The company expects Lion to reach full operating capacity by 31 March 2026. That target gives the market a clearer recovery timeline. However, the restart does not solve the venture’s deeper structural problem. South Africa ferro-chrome power costs still remain too high for long-term competitiveness.
South Africa Ferro-Chrome Power Costs Still Threaten Sustainability
South Africa ferro-chrome power costs made this restart possible, but only on a temporary basis. The National Energy Regulator approved a 12-month interim tariff of 87.74¢/kwh. That gave Glencore-Merafe enough short-term relief to restart Lion. Consequently, the company could bring some capacity back online.
However, Merafe made its position clear. The venture says it needs a tariff of 62¢/kwh to operate sustainably. That means the current relief does not provide a durable economic solution. Therefore, South Africa ferro-chrome power costs remain the main constraint on the business.
This issue also affects the two idle smelters. Boshoek and Wonderkop both need the same lower tariff to restart. Without that pricing relief, the venture cannot justify bringing them back. Meanwhile, the company faces a deadline to begin consultation on possible retrenchments.
Ferro-Chrome Competitiveness Remains Under Heavy Pressure
Ferro-chrome competitiveness is now the bigger issue behind this restart. Glencore-Merafe’s ferro-chrome production fell 63pc in 2025. High energy costs and weak market conditions drove that decline. As a result, the venture has lost ground in a very competitive global market.
Inner Mongolia producers remain a major challenge. They benefit from lower production costs and stronger power economics. South African smelters cannot compete effectively under the current cost structure.
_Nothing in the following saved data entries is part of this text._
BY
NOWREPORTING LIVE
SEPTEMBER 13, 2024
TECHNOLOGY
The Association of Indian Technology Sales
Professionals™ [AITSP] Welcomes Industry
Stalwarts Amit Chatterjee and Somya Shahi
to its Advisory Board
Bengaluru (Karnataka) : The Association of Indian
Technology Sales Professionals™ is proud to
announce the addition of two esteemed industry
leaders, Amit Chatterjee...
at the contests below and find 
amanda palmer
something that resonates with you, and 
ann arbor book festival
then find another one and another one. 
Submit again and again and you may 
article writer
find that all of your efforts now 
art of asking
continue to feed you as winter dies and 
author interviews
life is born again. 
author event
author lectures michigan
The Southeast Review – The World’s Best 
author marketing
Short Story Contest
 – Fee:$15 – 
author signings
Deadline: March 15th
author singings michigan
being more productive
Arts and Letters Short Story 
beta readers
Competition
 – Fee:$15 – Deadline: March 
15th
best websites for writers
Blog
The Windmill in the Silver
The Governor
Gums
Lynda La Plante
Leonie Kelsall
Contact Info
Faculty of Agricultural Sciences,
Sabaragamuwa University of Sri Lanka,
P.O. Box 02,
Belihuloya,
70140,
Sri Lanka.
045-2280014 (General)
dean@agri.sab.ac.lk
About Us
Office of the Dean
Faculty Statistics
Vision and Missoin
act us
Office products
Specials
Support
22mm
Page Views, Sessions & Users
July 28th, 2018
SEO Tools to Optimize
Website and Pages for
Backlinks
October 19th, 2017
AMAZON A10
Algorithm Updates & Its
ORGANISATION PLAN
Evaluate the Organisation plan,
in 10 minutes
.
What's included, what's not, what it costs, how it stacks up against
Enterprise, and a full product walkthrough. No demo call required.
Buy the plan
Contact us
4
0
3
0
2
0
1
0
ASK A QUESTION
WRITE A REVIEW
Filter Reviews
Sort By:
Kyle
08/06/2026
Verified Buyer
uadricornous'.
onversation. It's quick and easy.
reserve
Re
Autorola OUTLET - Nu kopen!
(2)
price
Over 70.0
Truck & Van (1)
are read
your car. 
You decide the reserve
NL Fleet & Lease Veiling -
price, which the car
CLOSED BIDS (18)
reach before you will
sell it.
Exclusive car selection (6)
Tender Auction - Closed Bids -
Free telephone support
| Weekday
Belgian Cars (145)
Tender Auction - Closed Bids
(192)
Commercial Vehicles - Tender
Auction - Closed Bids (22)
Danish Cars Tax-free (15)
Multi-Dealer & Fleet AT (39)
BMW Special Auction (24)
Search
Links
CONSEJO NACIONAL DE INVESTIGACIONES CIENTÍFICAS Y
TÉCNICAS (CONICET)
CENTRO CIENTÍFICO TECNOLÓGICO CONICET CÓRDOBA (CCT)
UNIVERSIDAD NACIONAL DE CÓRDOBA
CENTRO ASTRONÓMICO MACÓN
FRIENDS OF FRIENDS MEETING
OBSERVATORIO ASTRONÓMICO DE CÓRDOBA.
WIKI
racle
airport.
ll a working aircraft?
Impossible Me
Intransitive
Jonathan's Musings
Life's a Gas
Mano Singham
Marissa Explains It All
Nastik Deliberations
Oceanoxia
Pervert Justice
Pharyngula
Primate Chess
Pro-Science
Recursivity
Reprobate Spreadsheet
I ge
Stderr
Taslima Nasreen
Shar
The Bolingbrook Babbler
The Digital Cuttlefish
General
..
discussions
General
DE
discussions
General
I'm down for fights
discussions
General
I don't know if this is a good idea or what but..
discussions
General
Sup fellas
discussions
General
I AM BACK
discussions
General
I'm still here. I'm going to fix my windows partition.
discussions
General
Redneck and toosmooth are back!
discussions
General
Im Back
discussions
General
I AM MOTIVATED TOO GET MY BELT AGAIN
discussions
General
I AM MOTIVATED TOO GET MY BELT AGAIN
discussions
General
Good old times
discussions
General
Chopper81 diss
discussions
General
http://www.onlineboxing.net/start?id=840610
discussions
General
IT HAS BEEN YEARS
Therefore, Glencore-Merafe Lion Smelter restart is positive, but still fragile.
The company now wants a long-term tariff solution by 28 February. That deadline matters because employment, capacity planning, and future production all depend on it. Without structural energy reform, South Africa’s ferro-chrome sector may keep losing share. Consequently, ferro-chrome competitiveness now depends as much on power policy as on metal markets.
The Metalnomist Commentary
Lion’s restart is encouraging, but it does not change the core reality. South Africa’s ferro-chrome industry still faces a power cost problem that temporary relief cannot fix. If no long-term tariff solution emerges soon, this restart may look more like a pause in the downturn than the start of a real recovery.